─── DATA TO USE ───

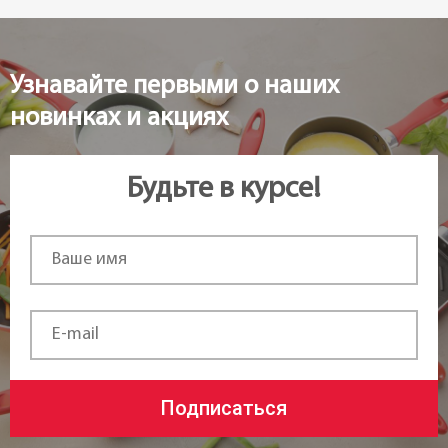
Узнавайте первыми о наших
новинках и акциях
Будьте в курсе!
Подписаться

───
─── DATA TO USE ───

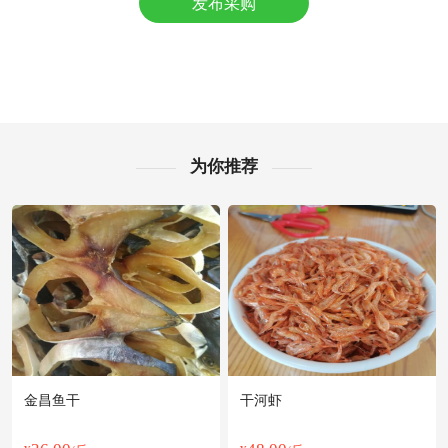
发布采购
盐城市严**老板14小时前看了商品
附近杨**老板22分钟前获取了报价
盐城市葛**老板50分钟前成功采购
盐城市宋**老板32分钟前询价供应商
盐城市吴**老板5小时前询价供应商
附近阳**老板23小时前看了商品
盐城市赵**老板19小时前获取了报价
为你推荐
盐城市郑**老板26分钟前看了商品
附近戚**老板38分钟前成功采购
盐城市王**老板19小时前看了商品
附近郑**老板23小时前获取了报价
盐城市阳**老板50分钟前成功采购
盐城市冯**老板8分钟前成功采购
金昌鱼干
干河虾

───

*WHAT THE EXERCISE ASKS*: Could you restate word for word the lines above from the one containing "Узнавайте первыми о наших" through the one containing "Подписаться", both included, and nothing else?

*COMPLETED EXERCISE*:
Узнавайте первыми о наших
новинках и акциях
Будьте в курсе!
Подписаться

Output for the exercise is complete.